You really have several choices here to solve the problem of moving large
volumes of data across the wire. One is to use another (more efficient)
protocol - as mentioned already. Another is to pass business entities
instead of datasets (collections) since it would reduce the size of data
moving across the wire. You already know that. And obviously make sure
the
service side filters out unwanted/needed data.

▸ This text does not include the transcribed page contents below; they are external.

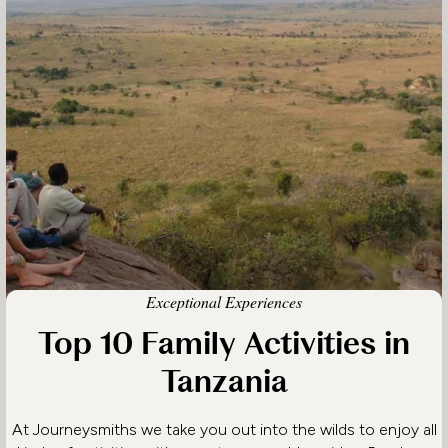
Exceptional Experiences
Top 10 Family Activities in
Tanzania
At Journeysmiths we take you out into the wilds to enjoy all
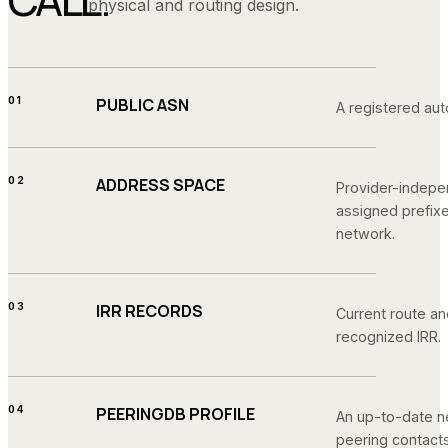
physical and routing design.
01
PUBLIC ASN
A registered a
02
ADDRESS SPACE
Provider-indepe
assigned prefix
network.
03
IRR RECORDS
Current route an
recognized IRR.
04
PEERINGDB PROFILE
An up-to-date n
peering contacts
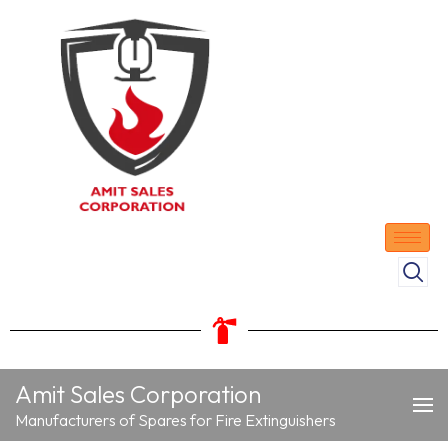
Amit Sales Corporation
Manufacturers of Spares for Fire Extinguishers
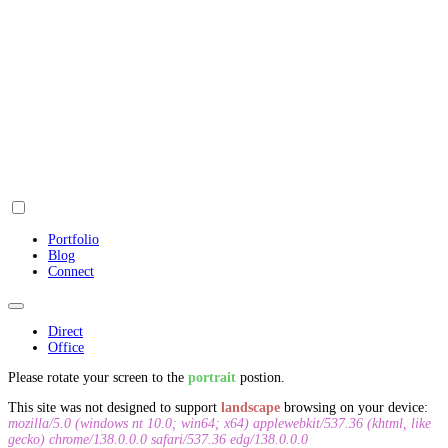
Portfolio
Blog
Connect
Direct
Office
Please rotate your screen to the
portrait
postion.
This site was not designed to support
landscape
browsing on your device:
mozilla/5.0 (windows nt 10.0; win64; x64) applewebkit/537.36 (khtml, like
gecko) chrome/138.0.0.0 safari/537.36 edg/138.0.0.0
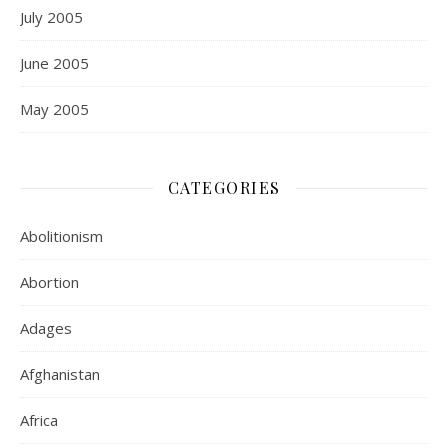
July 2005
June 2005
May 2005
CATEGORIES
Abolitionism
Abortion
Adages
Afghanistan
Africa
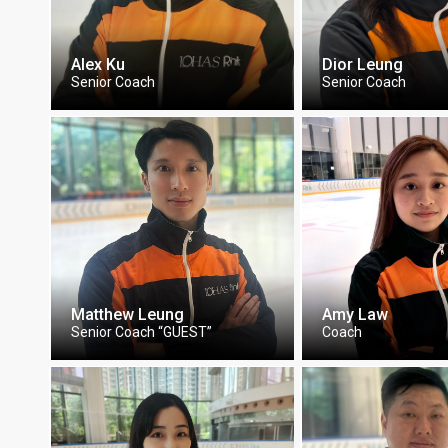
Alex Ku
Dior Leung
Senior Coach
Senior Coach
Matthew Leung
Amy Law
Senior Coach “GUEST”
Coach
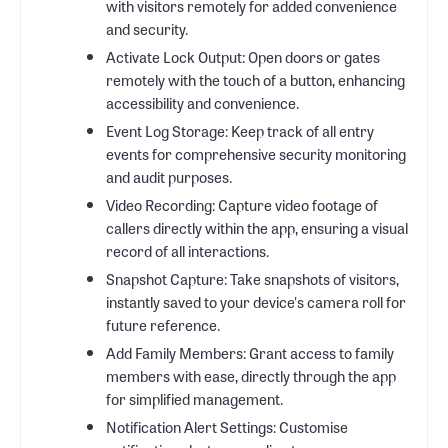
with visitors remotely for added convenience
and security.
Activate Lock Output: Open doors or gates
remotely with the touch of a button, enhancing
accessibility and convenience.
Event Log Storage: Keep track of all entry
events for comprehensive security monitoring
and audit purposes.
Video Recording: Capture video footage of
callers directly within the app, ensuring a visual
record of all interactions.
Snapshot Capture: Take snapshots of visitors,
instantly saved to your device's camera roll for
future reference.
Add Family Members: Grant access to family
members with ease, directly through the app
for simplified management.
Notification Alert Settings: Customise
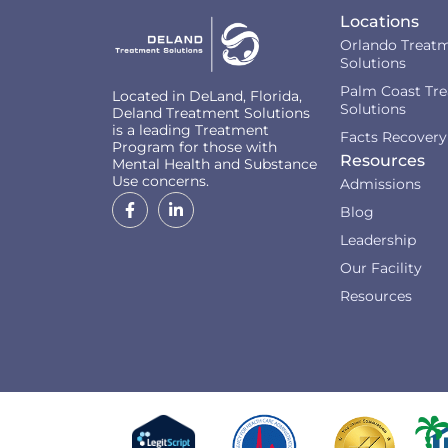
Locations
Orlando Treat
Solutions
Palm Coast Tr
Located in DeLand, Florida,
Solutions
Deland Treatment Solutions
is a leading Treatment
Facts Recovery
Program for those with
Resources
Mental Health and Substance
Use concerns.
Admissions
Blog
Leadership
Our Facility
Resources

Assuming all of those things are done, another possibility would be
compression. You may want to check out this solution for WS-compression:
http://weblogs.asp.net/cibrax/archive/2006/03/29/441398.aspx

If that doesn't work for you, I'm sure there are other compression
solutions
out there. Please let us know the ultimate solution you choose and how it
goes!


Roy Lawson
president of the Central Florida .Net Users Group
www.cfdotnet.org

For the very short term I have made it cache the retrieved datasets where I
can. It helps somewhat. Maybe cuts 10% of calls.

In the long term I think we will go with WCF and custom entities, that will
all hinge on a proof of concept and approval from the boss.

I have tried the WSE version of that compression link fron rodolfof, had a
hell of a time getting them to work, I have tried a few different methods
and that one was the only one I could get working. I even tried compressing
the dataset into bytes and trasfering that way.